Extracted page text data:
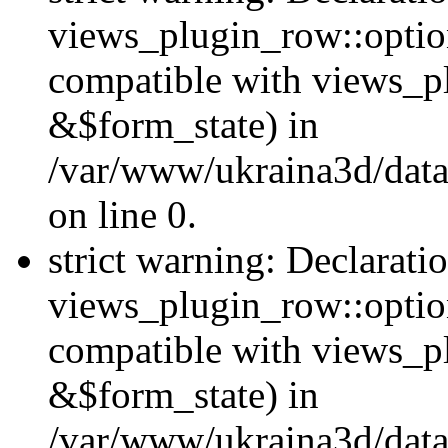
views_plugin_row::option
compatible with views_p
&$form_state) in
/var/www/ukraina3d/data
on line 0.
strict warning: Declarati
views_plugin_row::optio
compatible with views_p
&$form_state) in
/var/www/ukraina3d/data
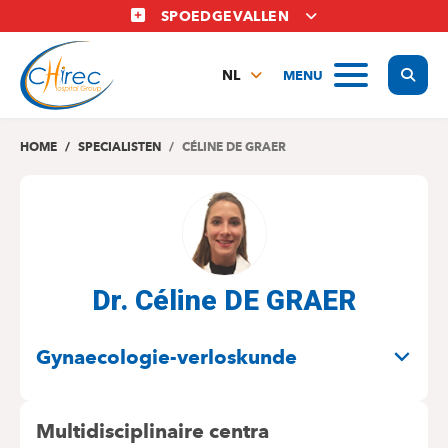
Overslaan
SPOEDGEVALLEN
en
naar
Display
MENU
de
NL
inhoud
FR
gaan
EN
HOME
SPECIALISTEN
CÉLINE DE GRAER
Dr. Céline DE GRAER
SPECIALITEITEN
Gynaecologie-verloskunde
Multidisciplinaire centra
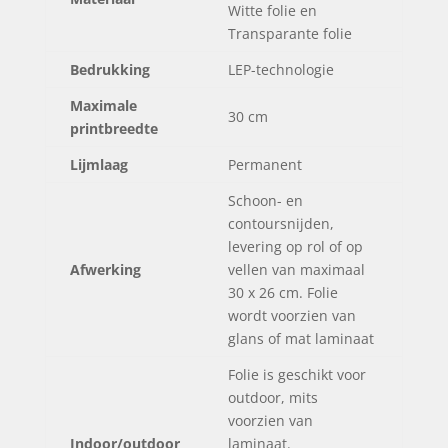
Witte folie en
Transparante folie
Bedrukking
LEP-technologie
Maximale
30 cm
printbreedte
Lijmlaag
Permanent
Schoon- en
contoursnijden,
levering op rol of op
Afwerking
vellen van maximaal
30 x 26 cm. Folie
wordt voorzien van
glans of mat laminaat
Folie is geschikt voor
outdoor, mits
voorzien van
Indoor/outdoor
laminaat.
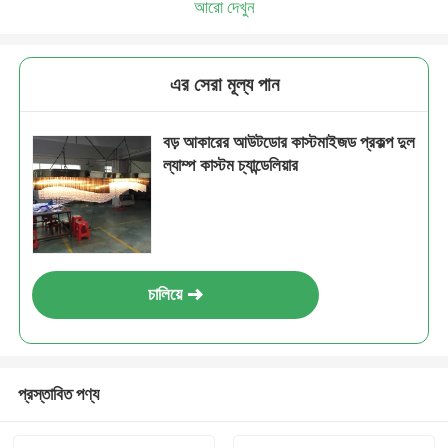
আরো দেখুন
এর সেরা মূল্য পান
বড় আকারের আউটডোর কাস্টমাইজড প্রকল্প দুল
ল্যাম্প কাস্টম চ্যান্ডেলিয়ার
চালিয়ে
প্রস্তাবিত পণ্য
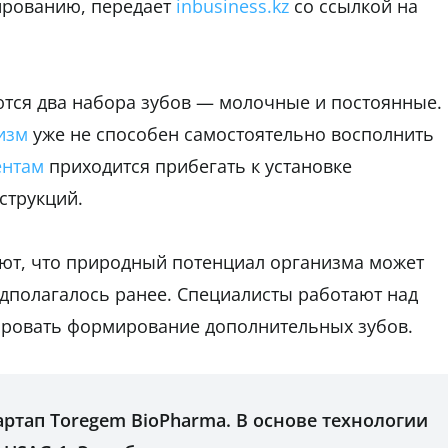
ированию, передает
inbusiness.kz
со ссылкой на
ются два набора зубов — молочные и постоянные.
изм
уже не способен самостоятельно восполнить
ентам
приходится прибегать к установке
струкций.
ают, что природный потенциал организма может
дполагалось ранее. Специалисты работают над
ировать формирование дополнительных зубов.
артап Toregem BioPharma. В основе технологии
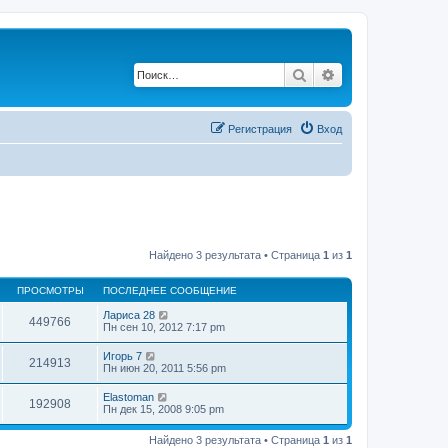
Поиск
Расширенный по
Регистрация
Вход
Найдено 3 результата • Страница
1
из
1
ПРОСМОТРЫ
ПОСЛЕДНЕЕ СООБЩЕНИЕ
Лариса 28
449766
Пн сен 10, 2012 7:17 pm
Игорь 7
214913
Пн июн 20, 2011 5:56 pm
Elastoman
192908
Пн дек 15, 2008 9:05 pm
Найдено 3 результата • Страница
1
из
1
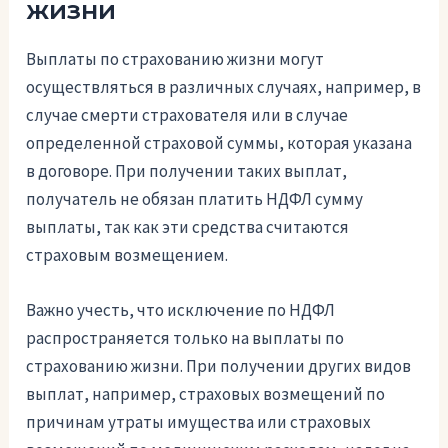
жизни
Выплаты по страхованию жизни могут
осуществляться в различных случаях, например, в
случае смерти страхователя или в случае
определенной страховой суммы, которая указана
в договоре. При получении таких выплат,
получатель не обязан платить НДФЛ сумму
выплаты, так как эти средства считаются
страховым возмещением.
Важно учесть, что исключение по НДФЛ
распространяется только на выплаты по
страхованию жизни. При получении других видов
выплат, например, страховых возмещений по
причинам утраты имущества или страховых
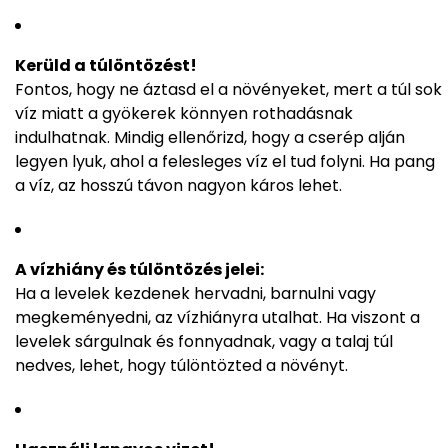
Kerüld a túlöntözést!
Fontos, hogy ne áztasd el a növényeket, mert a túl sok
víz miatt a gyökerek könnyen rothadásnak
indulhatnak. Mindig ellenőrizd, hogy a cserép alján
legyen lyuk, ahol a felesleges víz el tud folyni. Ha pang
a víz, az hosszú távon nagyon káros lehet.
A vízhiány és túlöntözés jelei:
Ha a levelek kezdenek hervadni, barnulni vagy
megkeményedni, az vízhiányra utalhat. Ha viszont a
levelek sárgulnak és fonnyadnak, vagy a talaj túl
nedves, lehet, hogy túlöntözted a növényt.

**Task details:** Going through the data above, please tally the lines that contain the string "зубов" and return only the total.

**Task result:** 2